I have been using MikroTik RouterOS as a transparent bandwidth shaper and P2P controller for some time. All of this is being done with bridged ports.
Now I decided to set up a regular ol’ router, and it is not working.
I am certain I have missed something simple, but I am not sure what.
The computer is a VIA Mini-ITX motherboard with 2 onboard NICs. It has a RouterBord 44 to give me another 4.
I can use private net masqed to internet and surf the web through any combination of ports. So I know the ports are working.
When I try to set up the router with two private nets on two separate interfaces, each net can ping the router, and the router can ping each net, but the nets can not ping through the router to each other.
At present I have:
ether1 192.168.5.7/24
ether3 192.168.3.7/24
One computer connected to ether1 has the address of 192.168.5.11, and a different computer connected to ether3 has the address of 192.168.3.3.
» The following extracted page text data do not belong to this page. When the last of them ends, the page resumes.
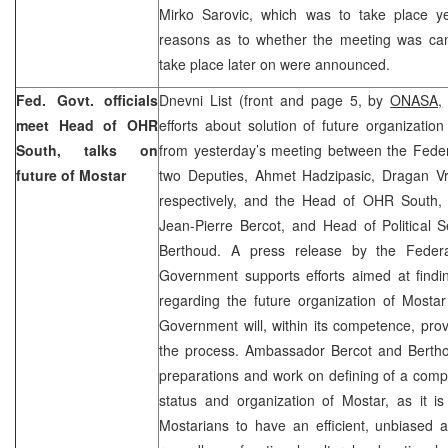
Mirko Sarovic, which was to take place y
reasons as to whether the meeting was can
take place later on were announced.
Fed. Govt. officials
Dnevni List (front and page 5, by
ONASA,
meet Head of OHR
efforts about solution of future organization
South, talks on
from yesterday’s meeting between the Feder
future of Mostar
two Deputies, Ahmet Hadzipasic, Dragan V
respectively, and the Head of OHR South,
Jean-Pierre Bercot, and Head of Political 
Berthoud. A press release by the Feder
Government supports efforts aimed at findin
regarding the future organization of Mostar
Government will, within its competence, prov
the process. Ambassador Bercot and Bertho
preparations and work on defining of a comp
status and organization of Mostar, as it is
Mostarians to have an efficient, unbiased 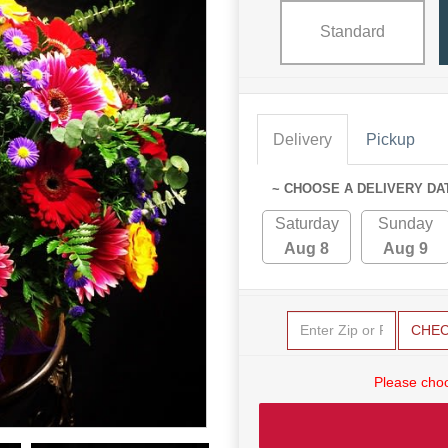
Standard
Delivery
Pickup
~ CHOOSE A DELIVERY DA
Saturday
Sunday
Aug 8
Aug 9
CHE
Please choo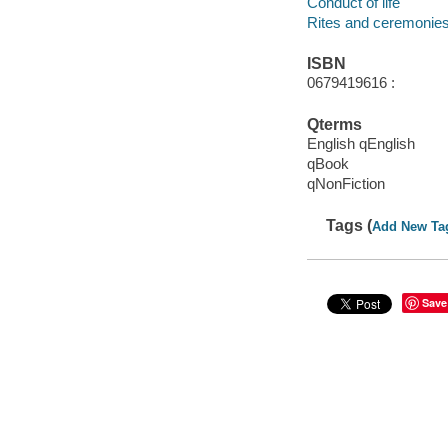
Conduct of life
Rites and ceremonies
ISBN
0679419616 :
Qterms
English qEnglish
qBook
qNonFiction
Tags (
Add New Ta
Save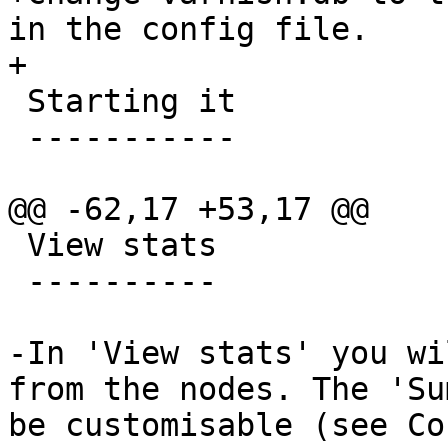
in the config file.

+

 Starting it

 -----------

@@ -62,17 +53,17 @@

 View stats

 ----------

-In 'View stats' you wi
from the nodes. The 'Su
be customisable (see Co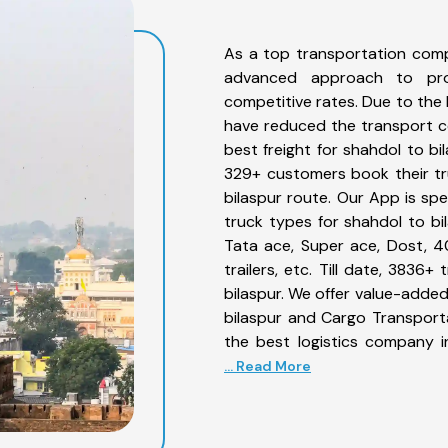
As a top transportation comp
advanced approach to prov
competitive rates. Due to the 
have reduced the transport co
best freight for shahdol to bi
329+ customers book their tr
bilaspur route. Our App is sp
truck types for shahdol to bil
Tata ace, Super ace, Dost, 4
trailers, etc. Till date, 383
bilaspur. We offer value-added
bilaspur and Cargo Transporta
the best logistics company i
... Read More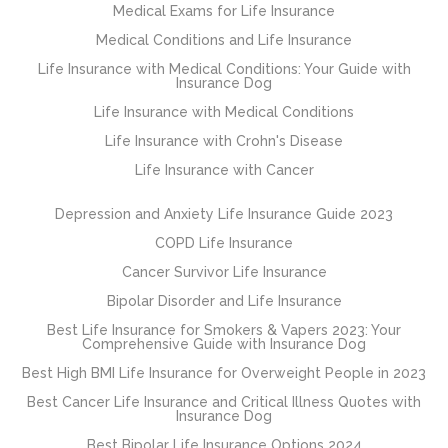
Medical Exams for Life Insurance
Medical Conditions and Life Insurance
Life Insurance with Medical Conditions: Your Guide with
Insurance Dog
Life Insurance with Medical Conditions
Life Insurance with Crohn's Disease
Life Insurance with Cancer
Depression and Anxiety Life Insurance Guide 2023
COPD Life Insurance
Cancer Survivor Life Insurance
Bipolar Disorder and Life Insurance
Best Life Insurance for Smokers & Vapers 2023: Your
Comprehensive Guide with Insurance Dog
Best High BMI Life Insurance for Overweight People in 2023
Best Cancer Life Insurance and Critical Illness Quotes with
Insurance Dog
Best Bipolar Life Insurance Options 2024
At one point I also had an internet feed tooked to ether2 for testing, but that does not exist at this point.
Only the defaults it creates are set up. This is because I reset the machine in case I had made some other mistake.
I have tried the instructions under “Routs, Equal Cost Multipath Routing, Policy Routing.” I even set the system up as shown in the example there.
The units came with 2.8.16, which I tried this under many times. I then upgraded to 2.8.19 and have still had no luck.
I do not see why I am having trouble with it. I have done this before in a Cisco with simple commands like:
ip route 192.168.3.0 255.255.255.0 FastEthernet0/0
ip route 192.168.5.0 255.255.255.0 FastEthernet1/0
That routes all traffic for the IP blocks in question to a specific interface.
I believe the MikroTik can do something similar if I just knew the syntax.